Schwartz, H. A., et al. (2013). Personality, gender, and age in the language of social media: The open-vocabulary approach. PloS one, 8(9), e73791.
We analyzed 700 million words, phrases, and topic instances collected from the Facebook messages of 75,000 volunteers, who also took standard personality tests, and found striking variations in language with personality, gender, and age. In our open-vocabulary technique, the data itself drives a comprehensive exploration of language that distinguishes people, finding connections that are not captured with traditional closed-vocabulary word-category analyses. Our analyses shed new light on psychosocial processes yielding results that are face valid (e.g., subjects living in high elevations talk about the mountains), tie in with other research (e.g., neurotic people disproportionately use the phrase ‘sick of’ and the word ‘depressed’), suggest new hypotheses (e.g., an active life implies emotional stability), and give detailed insights (males use the possessive ‘my’ when mentioning their ‘wife’ or ‘girlfriend’ more often than females use ‘my’ with ‘husband’ or ’boyfriend’). To date, this represents the largest study, by an order of magnitude, of language and personality.
Identifying the Dataset
The resulting dataset is mentioned in the abstract above. This was collected from a larger dataset of 19 million Facebook status updates by 136,000 volunteers. The dataset was narrowed down by the following characteristics: English must be their primary language, have 1,000 words in their status updates, be under 65 years old, and clearly indicate their gender and age.
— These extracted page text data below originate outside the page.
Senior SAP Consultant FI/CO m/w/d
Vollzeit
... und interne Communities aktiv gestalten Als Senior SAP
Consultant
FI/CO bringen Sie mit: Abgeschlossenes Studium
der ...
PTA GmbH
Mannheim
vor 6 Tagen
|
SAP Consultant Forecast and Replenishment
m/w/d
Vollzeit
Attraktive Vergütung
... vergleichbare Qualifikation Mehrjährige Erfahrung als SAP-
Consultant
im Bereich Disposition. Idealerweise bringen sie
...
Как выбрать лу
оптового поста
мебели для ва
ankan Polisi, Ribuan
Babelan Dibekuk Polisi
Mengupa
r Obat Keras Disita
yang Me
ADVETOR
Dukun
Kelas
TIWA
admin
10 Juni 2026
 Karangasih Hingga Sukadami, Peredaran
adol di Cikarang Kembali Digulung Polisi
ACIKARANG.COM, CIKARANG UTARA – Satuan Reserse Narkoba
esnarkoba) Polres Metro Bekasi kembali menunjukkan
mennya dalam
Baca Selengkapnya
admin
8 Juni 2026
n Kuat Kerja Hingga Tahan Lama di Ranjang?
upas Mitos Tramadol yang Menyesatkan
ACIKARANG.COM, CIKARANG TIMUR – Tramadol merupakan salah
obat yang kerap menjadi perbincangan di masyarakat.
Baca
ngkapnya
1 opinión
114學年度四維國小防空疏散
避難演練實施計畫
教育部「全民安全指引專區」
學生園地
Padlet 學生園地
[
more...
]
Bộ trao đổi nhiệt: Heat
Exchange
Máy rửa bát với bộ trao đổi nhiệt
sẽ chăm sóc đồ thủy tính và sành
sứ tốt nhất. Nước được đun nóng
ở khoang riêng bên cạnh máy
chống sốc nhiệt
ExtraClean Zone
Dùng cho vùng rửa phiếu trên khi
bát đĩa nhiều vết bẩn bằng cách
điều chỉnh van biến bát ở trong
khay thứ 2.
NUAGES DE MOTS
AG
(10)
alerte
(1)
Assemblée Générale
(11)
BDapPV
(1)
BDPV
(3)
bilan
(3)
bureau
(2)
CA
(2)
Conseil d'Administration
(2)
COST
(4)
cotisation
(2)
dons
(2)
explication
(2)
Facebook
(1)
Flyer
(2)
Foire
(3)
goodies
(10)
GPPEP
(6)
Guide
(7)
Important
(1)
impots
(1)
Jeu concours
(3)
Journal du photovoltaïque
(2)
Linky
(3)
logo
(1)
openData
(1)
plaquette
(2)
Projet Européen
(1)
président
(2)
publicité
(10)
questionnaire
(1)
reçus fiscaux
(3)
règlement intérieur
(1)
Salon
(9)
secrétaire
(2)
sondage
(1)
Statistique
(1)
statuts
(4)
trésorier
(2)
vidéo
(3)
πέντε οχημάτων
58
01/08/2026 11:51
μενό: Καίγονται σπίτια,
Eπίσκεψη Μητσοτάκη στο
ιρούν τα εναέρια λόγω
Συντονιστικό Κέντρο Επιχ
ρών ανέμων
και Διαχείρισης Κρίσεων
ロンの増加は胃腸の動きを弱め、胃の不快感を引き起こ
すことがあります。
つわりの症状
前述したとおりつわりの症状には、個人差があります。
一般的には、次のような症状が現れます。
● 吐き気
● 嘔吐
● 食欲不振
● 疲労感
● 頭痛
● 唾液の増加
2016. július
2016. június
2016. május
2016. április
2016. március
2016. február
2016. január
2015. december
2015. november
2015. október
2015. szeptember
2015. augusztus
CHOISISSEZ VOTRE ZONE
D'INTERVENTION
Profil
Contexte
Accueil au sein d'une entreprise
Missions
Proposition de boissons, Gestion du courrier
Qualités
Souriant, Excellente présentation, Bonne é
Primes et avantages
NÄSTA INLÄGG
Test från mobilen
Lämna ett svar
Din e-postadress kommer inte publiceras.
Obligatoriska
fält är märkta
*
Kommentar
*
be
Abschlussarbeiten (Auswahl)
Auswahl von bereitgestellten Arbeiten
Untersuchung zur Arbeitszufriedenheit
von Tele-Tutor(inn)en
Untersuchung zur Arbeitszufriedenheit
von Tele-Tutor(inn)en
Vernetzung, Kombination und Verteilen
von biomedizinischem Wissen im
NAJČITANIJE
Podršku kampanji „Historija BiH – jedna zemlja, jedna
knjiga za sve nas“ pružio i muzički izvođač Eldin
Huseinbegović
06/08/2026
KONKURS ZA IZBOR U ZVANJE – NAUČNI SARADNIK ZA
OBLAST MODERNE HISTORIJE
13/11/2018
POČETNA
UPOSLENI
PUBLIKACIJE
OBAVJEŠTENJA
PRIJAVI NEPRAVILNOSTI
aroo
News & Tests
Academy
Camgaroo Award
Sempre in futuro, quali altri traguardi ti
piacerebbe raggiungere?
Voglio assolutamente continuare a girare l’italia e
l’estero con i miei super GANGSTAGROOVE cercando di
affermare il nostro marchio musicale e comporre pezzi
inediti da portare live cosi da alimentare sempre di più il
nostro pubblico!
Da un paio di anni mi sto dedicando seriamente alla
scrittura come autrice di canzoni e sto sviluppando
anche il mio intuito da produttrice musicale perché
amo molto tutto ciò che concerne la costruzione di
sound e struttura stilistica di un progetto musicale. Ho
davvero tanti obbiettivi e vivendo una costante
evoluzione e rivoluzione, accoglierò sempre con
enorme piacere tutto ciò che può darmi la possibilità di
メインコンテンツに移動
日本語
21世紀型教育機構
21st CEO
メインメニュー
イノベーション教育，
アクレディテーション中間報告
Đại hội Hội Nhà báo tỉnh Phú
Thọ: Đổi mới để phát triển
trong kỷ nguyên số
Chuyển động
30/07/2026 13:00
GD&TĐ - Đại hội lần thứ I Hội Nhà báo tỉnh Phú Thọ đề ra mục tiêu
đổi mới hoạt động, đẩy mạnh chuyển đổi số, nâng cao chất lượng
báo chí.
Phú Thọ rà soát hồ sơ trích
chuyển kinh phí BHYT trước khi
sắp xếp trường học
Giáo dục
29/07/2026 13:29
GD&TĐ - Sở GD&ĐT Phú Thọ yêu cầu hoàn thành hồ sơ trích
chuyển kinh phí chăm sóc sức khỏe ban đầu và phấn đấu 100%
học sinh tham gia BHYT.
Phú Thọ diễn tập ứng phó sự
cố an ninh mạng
Aiming to go beyond computational linguistic contributions, by comparing open and closed vocabulary studies, this experiment hopes to provide insights into individual characteristics as results. Broadly, the steps of the Differential Language Analysis (DLA) or open-vocabulary experiment involve collecting volunteer data, extracting linguistic features, conducting a correlation analysis between words/phrases/topic and gender/personality/location/age, followed by a visualisation of the results. The extraction is mechanised via emoticon-aware tokenizers, collocation filters, and the Latent Dirichlet Allocation technique. On the other hand, the closed vocabulary method counts the frequency of a category of words used by an individual, and the percentage of words from any given category used by said individual via a least squares regression analysis.
Key Assumptions Stated by Authors
Situating social sciences within the “age of data science,” the authors emphasise the significance of quantifying, measuring, and evaluating differences and similarities between groups of people via language used on social media. In acknowledgement of the dynamic nature of language, the authors compare determining latent attributes with a priori (fixed) word sets and through DLA, which analyses the words at hand within a given dataset. Because this study focuses on factors outside of gender, namely personality, the potential for rich psychological insights to be drawn from any given word set is desirable.
The premise of this study operates on the assumption that language is the most common and reliable method to communicate internal thoughts. While this may be true in some instances, it is not always the case on social media. When considering genders that exist outside of the binary, it is unlikely that these individuals (depending on the safety of the social media platform, their immediate political and cultural contexts, etc.) would be communicating their truest and most internal thoughts via language. Furthermore, language is often coded and can have meaning beyond its semantic definition, a common occurrence on online platforms. In this case, the dataset only considers those who have clearly marked their gender - therefore, the consideration for safety is not made, and those who are uncomfortable or not represented by the gender options on Facebook, are automatically excluded.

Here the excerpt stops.